Alles fing bei mir mit enormen Magenproblemen an - hauptsächlich in den öffentlichen Verkehrsmitteln bzw. allg. an Orten, an denen es keine Toiletten gibt. Ich muss natürlich immer genau dann auf Klo. Wenn ich jetzt aufzählen würde, wie oft mich mein Körper in solchen Momenten so weit überwältigt hatte, dass ich vor innerem Leiden, Herzrasen und Schweißausbruch das Geschäft kaum noch zurückhalten konnte, wäre ich morgen noch nicht fertig. Ihr kennt das Gefühl sicherlich, man muss auf Klo, kann aber nicht und platzt jeden Moment. Auf Grund dessen fahre ich fast nur noch Regionalbahn, weil dann eben eine Toilette in der Nähe ist. Ist eine Toilette zugegen, bin ich auch total ruhig und muss mitunter gar nicht auf Klo. Dazu kommt noch, dass ich, wenn ich diese Anfälle (z.Bsp. in der S-Bahn) habe, ich auf die Toilette gehe und ich entweder gar keinen oder nur ganz wenig Stuhlgang habe, so dass es eigentlich kaum der Rede wert ist. Diese Angst begleitet mich nun an allen Orten, die ich nicht kenne. So hat es angefangen.
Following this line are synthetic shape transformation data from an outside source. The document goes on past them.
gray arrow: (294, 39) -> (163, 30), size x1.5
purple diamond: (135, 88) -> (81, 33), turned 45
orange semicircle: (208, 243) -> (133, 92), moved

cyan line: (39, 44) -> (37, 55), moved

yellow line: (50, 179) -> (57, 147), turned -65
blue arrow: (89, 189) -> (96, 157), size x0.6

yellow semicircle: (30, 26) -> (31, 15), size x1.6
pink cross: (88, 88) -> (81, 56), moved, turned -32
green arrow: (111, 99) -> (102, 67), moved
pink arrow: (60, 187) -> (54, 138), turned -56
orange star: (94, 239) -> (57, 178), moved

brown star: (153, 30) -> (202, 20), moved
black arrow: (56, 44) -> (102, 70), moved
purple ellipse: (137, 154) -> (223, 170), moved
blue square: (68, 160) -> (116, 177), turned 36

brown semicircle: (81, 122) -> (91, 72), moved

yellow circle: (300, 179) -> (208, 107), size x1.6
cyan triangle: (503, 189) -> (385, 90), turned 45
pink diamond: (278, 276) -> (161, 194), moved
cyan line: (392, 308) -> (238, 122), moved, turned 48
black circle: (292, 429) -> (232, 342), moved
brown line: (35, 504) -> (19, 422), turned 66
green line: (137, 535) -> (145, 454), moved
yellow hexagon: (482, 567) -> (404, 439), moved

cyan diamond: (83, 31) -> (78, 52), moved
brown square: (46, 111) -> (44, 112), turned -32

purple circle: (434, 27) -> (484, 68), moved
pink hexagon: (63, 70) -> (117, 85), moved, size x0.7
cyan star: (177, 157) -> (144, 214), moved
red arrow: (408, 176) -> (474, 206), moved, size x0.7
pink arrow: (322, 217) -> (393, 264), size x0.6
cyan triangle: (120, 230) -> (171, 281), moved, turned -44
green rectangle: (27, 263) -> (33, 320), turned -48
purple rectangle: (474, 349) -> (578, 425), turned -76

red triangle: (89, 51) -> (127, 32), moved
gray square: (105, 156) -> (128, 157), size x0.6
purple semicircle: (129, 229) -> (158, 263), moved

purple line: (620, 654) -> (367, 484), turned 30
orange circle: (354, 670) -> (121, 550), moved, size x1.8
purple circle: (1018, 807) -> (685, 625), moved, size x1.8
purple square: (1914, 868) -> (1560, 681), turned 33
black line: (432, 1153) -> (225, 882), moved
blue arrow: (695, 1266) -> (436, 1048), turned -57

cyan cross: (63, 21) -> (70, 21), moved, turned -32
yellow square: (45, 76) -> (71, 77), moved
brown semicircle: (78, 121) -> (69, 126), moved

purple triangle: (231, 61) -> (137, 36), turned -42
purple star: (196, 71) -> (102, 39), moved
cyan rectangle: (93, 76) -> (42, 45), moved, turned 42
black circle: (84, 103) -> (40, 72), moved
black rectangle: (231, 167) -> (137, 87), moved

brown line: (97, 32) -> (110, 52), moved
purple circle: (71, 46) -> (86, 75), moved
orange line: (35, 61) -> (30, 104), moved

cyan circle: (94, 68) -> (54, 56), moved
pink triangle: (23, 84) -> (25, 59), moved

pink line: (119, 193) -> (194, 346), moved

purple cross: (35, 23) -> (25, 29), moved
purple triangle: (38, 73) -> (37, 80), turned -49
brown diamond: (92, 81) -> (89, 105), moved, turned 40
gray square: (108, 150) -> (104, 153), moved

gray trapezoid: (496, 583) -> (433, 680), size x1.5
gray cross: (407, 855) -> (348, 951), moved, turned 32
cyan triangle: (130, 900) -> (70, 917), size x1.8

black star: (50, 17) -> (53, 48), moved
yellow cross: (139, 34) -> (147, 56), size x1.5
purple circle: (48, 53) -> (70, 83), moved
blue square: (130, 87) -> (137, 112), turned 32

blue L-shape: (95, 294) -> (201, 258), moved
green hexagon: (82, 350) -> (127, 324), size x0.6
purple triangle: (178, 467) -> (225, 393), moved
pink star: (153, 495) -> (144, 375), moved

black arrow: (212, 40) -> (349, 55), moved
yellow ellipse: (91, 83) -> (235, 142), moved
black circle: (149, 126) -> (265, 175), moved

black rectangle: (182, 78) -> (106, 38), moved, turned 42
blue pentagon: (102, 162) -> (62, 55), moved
Nun möchte ich etwas persönliches erzählen, ich weiß nicht, ob das alle nachvollziehen können, aber es ist mir sehr wichtig. Ich habe den Wunsch im Herz katholischer Priester zu werden (bin 19 jahre alt). Ich weiß nicht, ob es jmd. sich vorstellen kann, wie es ist, wenn Gott das Herz eines Menschen entflammt und ihn zu einer engeren Nachfolge beruft - bei mir ist es so, ich erlebe gerade eine typische Berufung. Auf der anderen Seite habe ich eine Freundin, die ich auch sehr liebe. Klar ist, dass das nicht zusammen passt, wie ihr euch vorstellen könnt. Ich bin seit ca. 2 1/2 Jahren hin- und hergerissen zwischen diesen zwei Dingen: Ehe oder Priestertum. Mal ist es so, mal so. Viele Leute meinten, dass ich mich einmal entscheiden soll und muss, weil das auf Dauer auch nicht gut ist für mich, wenn ich nicht weiß wo ich hingehöre. Nur bin ich irgendwie nicht in der Lage diese Entscheidung zu treffen...ich kann irgendwie nicht. Jedoch begleitet mich dieses hin- und hergerissen sein nun schon seit vielen Monaten, ich mache bald Abitur und bin mit meiner Entscheidung noch keinen Schritt weiter, wie es dann eben weitergeht. Ich bin nur noch am Grübeln, abwägen und habe mir so über die Zeit einen enormen inneren Druck aufgebaut, mit dem ich nicht mehr so recht umzugehen weiß, ich bin regelrecht zerrissen innerlich.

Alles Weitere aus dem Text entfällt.